Most people infected with SARS-CoV-2 experience a mild to severe respiratory illness with symptoms that include fever, cough and shortness of breath, which may appear 2–14 days after exposure. However, others who test positive for the infection either are asymptomatic or experience minor symptoms. The clinical details of such patients are not well understood.
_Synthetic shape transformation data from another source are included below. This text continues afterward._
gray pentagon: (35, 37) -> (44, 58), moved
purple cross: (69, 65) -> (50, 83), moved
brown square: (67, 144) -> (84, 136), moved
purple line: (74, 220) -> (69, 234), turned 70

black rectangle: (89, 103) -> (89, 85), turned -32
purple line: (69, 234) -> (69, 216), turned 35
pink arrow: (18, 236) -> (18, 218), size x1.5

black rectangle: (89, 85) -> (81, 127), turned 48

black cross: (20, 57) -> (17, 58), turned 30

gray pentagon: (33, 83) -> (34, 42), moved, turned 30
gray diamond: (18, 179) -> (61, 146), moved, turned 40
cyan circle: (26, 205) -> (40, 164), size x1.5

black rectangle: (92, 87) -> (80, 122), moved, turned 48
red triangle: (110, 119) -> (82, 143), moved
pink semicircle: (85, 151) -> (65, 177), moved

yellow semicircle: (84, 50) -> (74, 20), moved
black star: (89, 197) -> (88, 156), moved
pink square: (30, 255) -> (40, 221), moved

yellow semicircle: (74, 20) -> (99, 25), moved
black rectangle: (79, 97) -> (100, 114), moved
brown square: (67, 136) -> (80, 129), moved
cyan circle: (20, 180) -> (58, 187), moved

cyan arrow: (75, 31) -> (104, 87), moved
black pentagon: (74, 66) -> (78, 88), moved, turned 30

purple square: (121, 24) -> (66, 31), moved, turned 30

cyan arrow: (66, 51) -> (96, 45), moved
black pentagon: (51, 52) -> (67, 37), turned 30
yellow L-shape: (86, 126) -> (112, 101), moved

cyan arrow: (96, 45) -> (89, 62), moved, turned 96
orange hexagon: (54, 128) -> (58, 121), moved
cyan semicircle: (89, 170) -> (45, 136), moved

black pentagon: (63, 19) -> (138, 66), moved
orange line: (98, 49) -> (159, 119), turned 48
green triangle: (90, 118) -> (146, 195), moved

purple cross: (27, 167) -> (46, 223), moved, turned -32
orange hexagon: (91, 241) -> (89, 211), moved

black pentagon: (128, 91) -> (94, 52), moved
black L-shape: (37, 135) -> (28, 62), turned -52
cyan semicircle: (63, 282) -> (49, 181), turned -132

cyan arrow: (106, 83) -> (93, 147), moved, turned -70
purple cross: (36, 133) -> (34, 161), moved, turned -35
Ai-Long Huang and colleagues studied 37 asymptomatic people diagnosed with SARS-CoV-2 infection from the Wanzhou district, Chongqing, China, before 10 April 2020. Of the 37 asymptomatic patients—identified in a group of 178 people with SARS-CoV-2 infection—22 were female and 15 male, with ages ranging from 8 to 75 years (median age, 41 years). The authors found that these patients had a median duration of viral shedding of 19 days, compared with 14 days in a group of 37 symptomatic patients. Levels of virus-specific IgG antibodies were significantly lower in the asymptomatic group than in the symptomatic group during the acute phase of infection, when the virus could be detected in the respiratory tract. Eight weeks after the patients were discharged from the hospital, levels of neutralizing antibodies decreased in 81.1% of asymptomatic patients, compared with 62.2% of symptomatic patients. In addition, asymptomatic patients had lower levels of 18 pro- and anti-inflammatory cytokines (cell-signaling proteins). This indicates that the asymptomatic patients may have had a weaker immune response to SARS-CoV-2 infection, suggest the authors.
The authors also observed that IgG levels began to diminish within 2–3 months of infection in a large proportion of the asymptomatic patients, which was determined using a magnetic chemiluminescence enzyme immunoassay test. They argue that this finding, along with previous analyses of neutralizing antibodies in patients recovering from COVID-19, highlights the potential risks of using ‘immunity passports’ and supports the continuation of public-health interventions and widespread testing. Additional studies of larger groups of symptomatic and asymptomatic patients are urgently needed to determine the duration of antibody-based immunity.